Philippe Guillard a réuni une distribution hétéroclite, notamment Kad Merad, qui joue dans des films grand public, et Charles Berling et Benoît Magimel, qui viennent du cinéma d'auteur. Une distribution à l'image de ses personnages, qui partagent des fortunes diverses, mais qui ont en commun d'être malheureux en amour, à une exception près.

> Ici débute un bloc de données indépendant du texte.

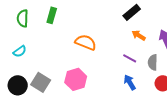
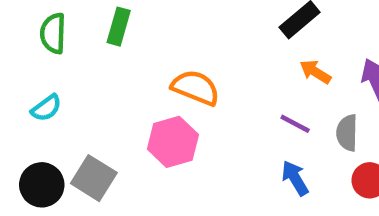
pink hexagon: (76, 79) -> (173, 142), moved

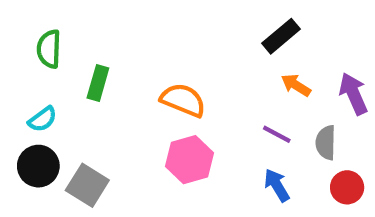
green rectangle: (119, 27) -> (98, 83), moved
pink hexagon: (173, 142) -> (189, 160), moved
black circle: (42, 185) -> (38, 166), moved

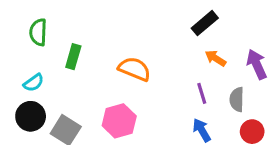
purple line: (277, 134) -> (202, 93), turned 45
pink hexagon: (189, 160) -> (119, 121), moved

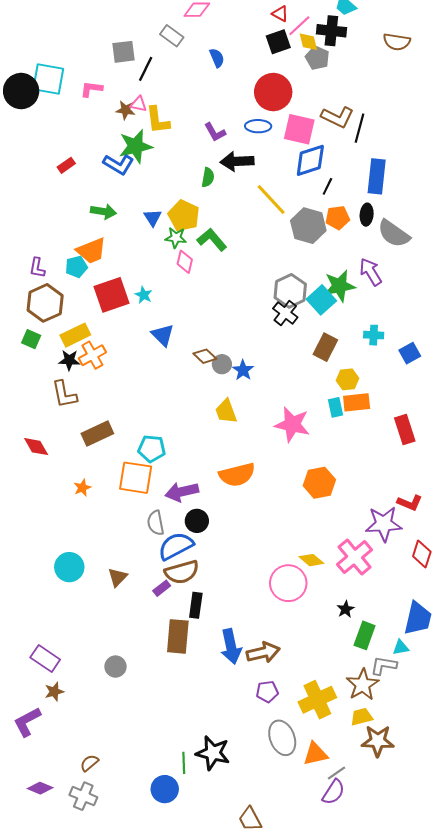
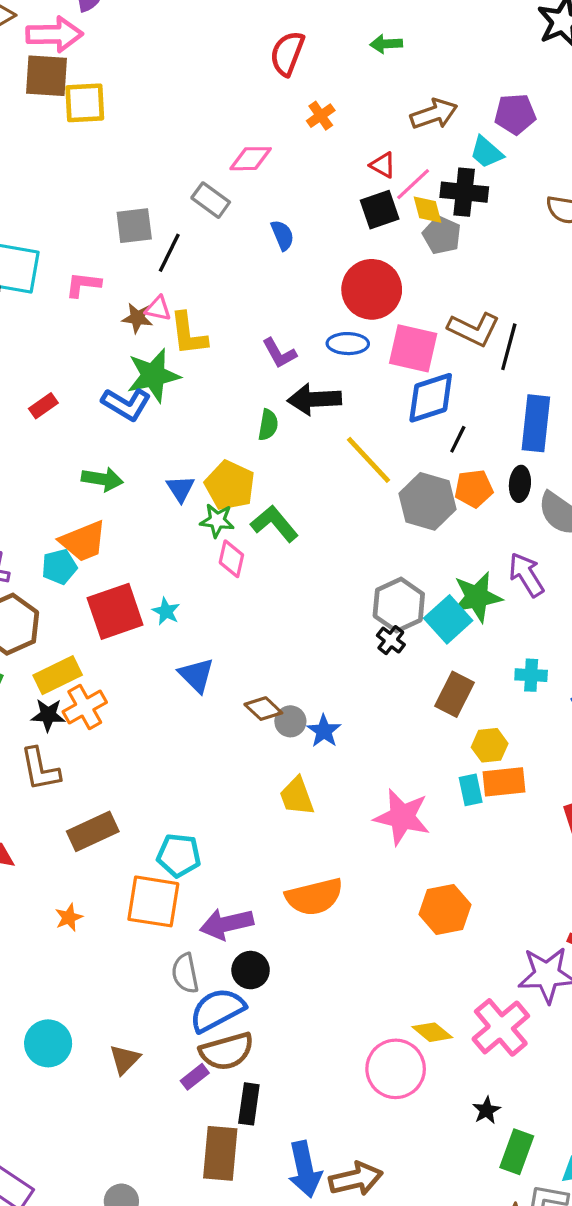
black cross: (285, 313) -> (391, 640), size x0.7

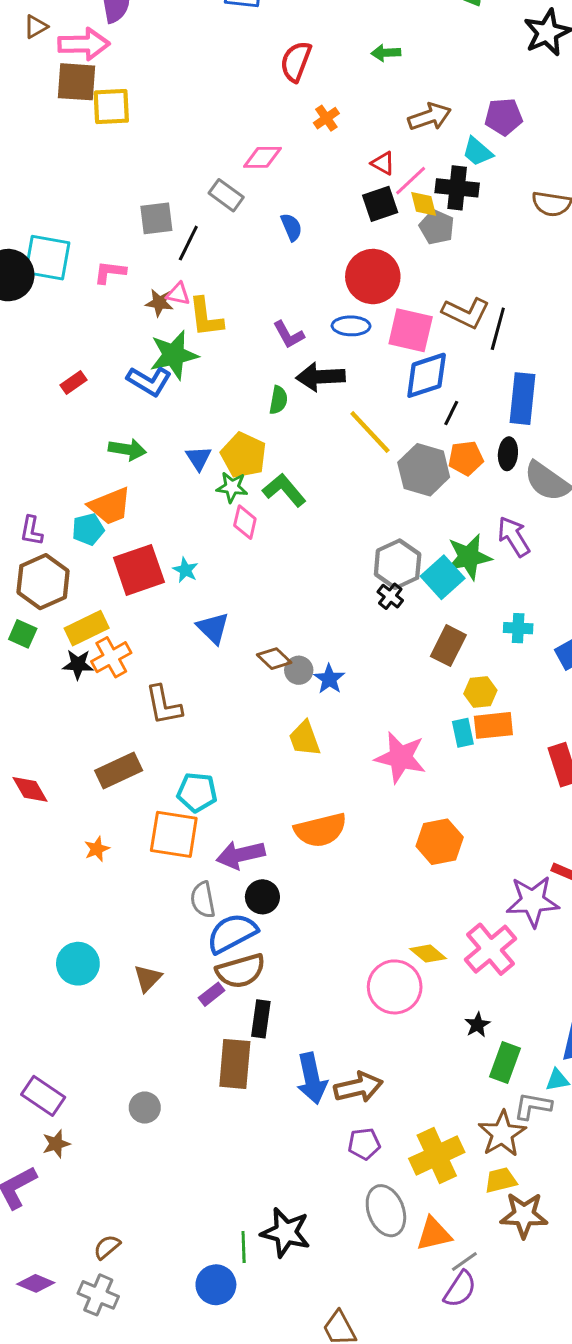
brown L-shape: (40, 769) -> (164, 705), moved

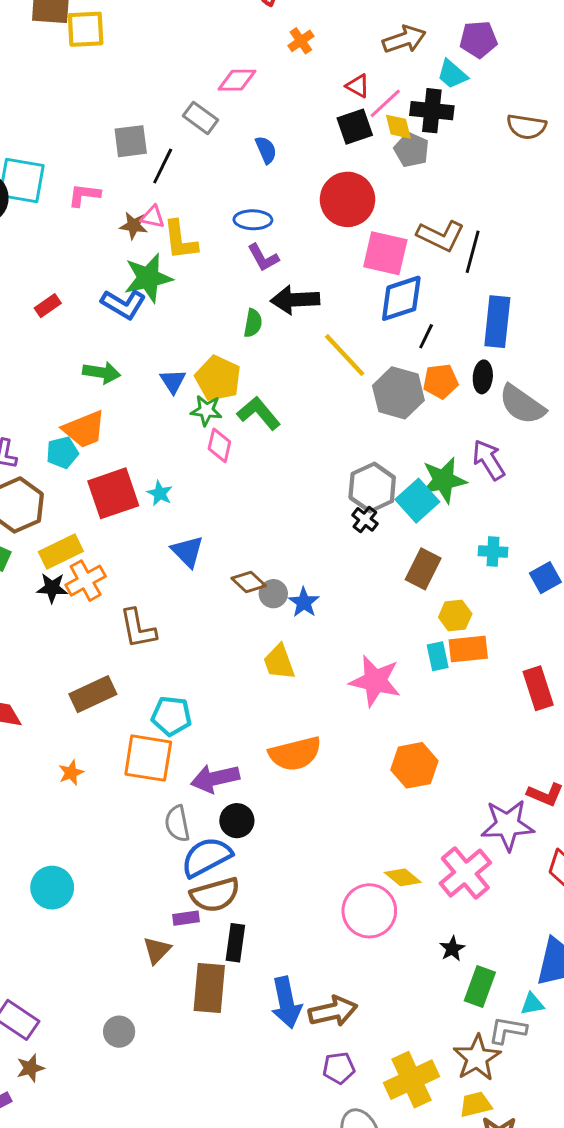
blue ellipse: (351, 326) -> (253, 220), moved
brown triangle: (148, 978) -> (157, 950), moved
purple rectangle: (212, 994) -> (186, 918), turned 30

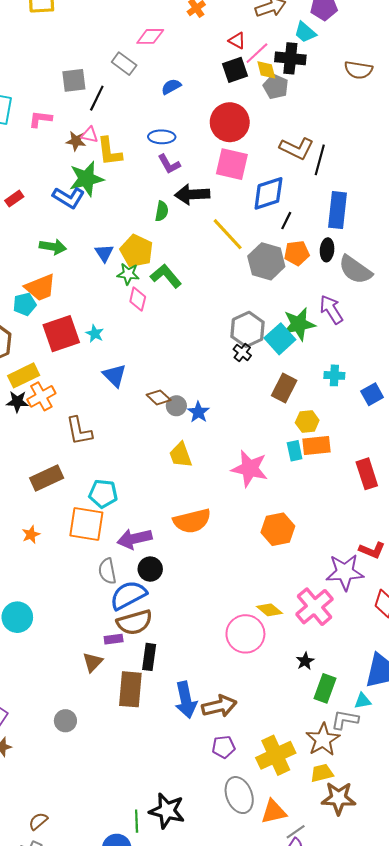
blue semicircle: (266, 150) -> (171, 87), turned -96
pink square: (385, 253) -> (232, 164), moved

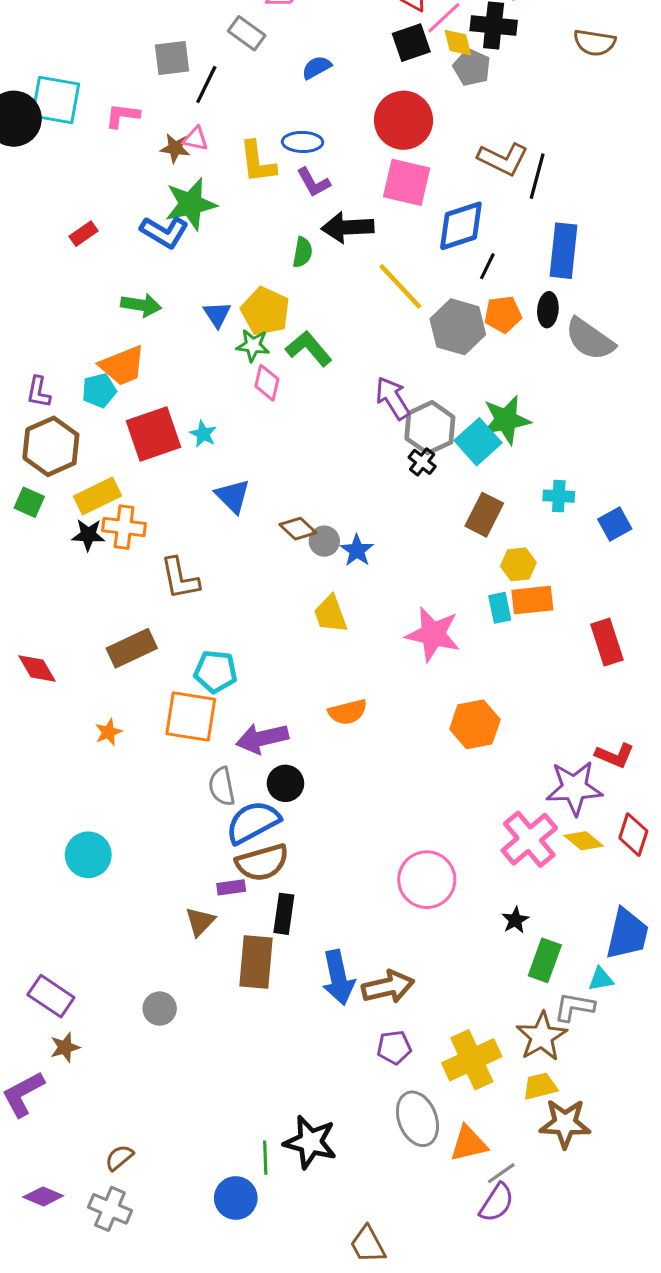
yellow L-shape: (109, 152) -> (258, 162), moved
purple arrow: (331, 310) -> (393, 398), moved
orange cross: (41, 396) -> (124, 527), turned 36
orange semicircle: (192, 521) -> (348, 712), size x0.7
yellow diamond: (269, 610) -> (584, 841), moved

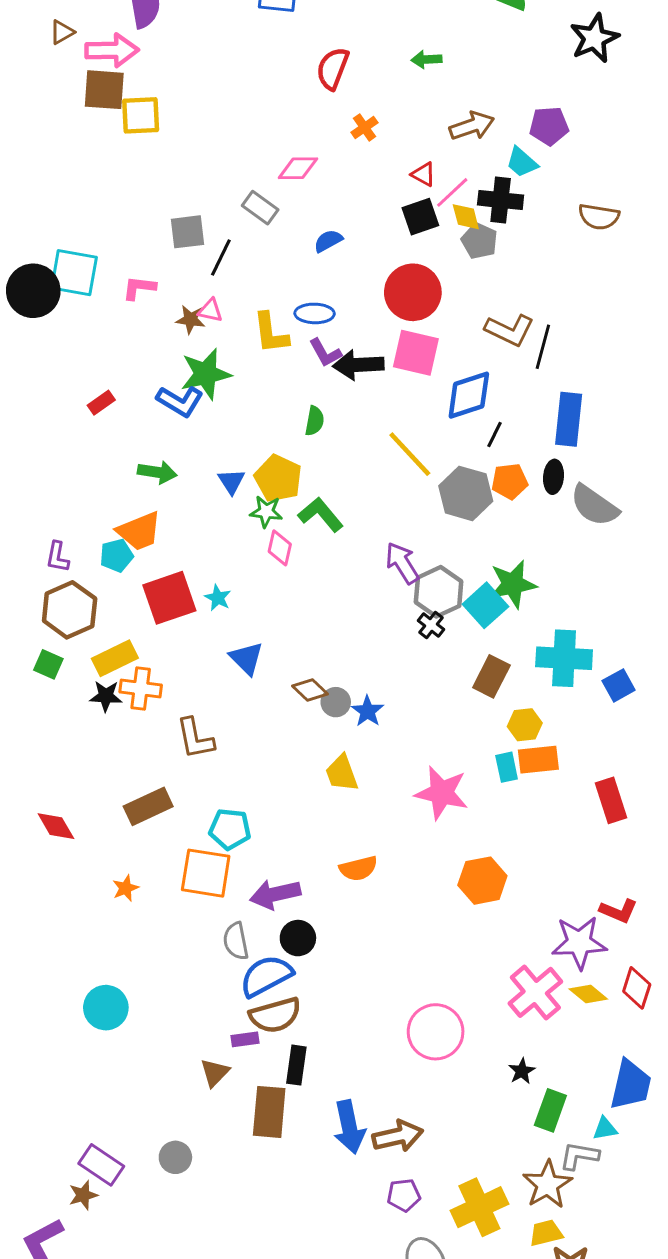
black arrow: (348, 227) -> (358, 365), moved
cyan cross: (559, 496) -> (564, 658), size x1.8
purple rectangle: (51, 996) -> (101, 1165), moved

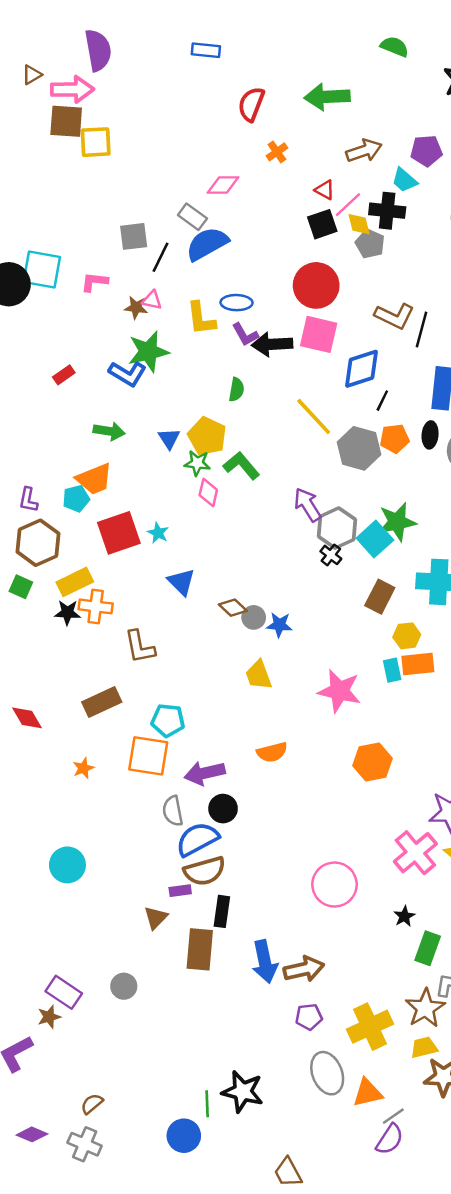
green arrow: (426, 59) -> (327, 97), size x1.8
blue semicircle: (328, 241) -> (207, 244), moved, size x1.8
blue star: (367, 711) -> (279, 625), turned -30

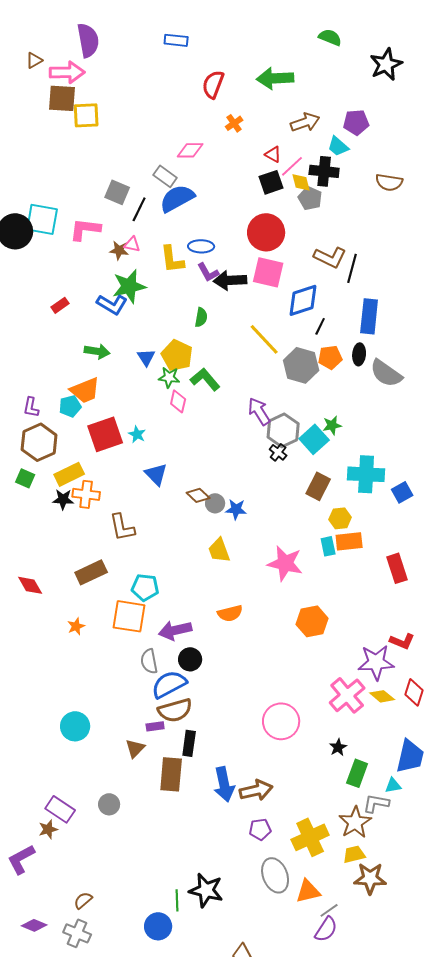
gray square: (134, 236) -> (117, 192), turned 30
pink L-shape: (94, 282) -> (85, 229), size x1.4
green star: (397, 522) -> (332, 425), size x0.6
cyan circle: (67, 865) -> (75, 726), moved

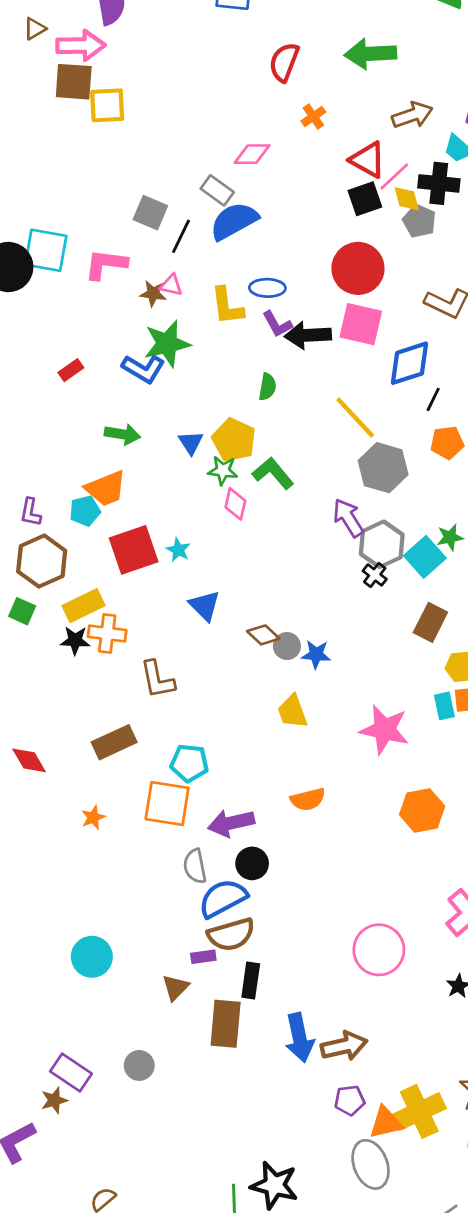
red triangle: (273, 154) -> (368, 160), size x1.6
gray hexagon: (301, 365) -> (383, 468), moved
orange triangle: (308, 891) -> (386, 1123), moved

Heureusement, la chimie opère parce que la célébration de l'amitié masculine est un thème maintes fois rabâché au cinéma français, chez Claude Sautet et Yves Robert, entre autres. Et qu'on a l'impression que la bande des cinq appartient à une époque révolue.

Mais, bon, ce long métrage s'adresse clairement à une clientèle d'âge mûr en jouant à fond la carte de la nostalgie et des rêves qu'on laisse derrière soi lorsque la vie nous pousse dans le dos.

Il touche un peu plus la cible lorsqu'il aborde la question du cancer de Kiki (Merad), moteur du récit. Ce dernier, par orgueil et pudeur, refuse de révéler à ses copains qu'il ne lui reste que quelques mois à vivre. Il refuse aussi l'acharnement thérapeutique qui se profile parce que l'homme se souvient d'avoir vu son père mourir seul dans sa chambre d'hôpital. La peur de la solitude, même quand on est bien entouré, est puissante...

Lorsque Kiki plaque tout pour s'acheter un voilier, soi-disant pour réaliser son rêve de jeunesse de tour du monde, les autres vont se douter que quelque chose ne tourne pas rond. Et se rendre compte que leur amitié demeure à la surface des choses, dans un refus de l'intime et des confidences révélatrices. Ironiquement, on peut dire la même chose du long métrage, plus anecdotique que significatif.

Le film de Philippe Guillard n'a pas peur des clichés, au bistro de Bilou (Berling) ou en nous offrant l'inévitable sortie de groupe en boîte jusqu'au petit matin. Sans parler des longueurs, que bien des choses nous apparaissent peu plausibles et que la réalisation est extrêmement convenue.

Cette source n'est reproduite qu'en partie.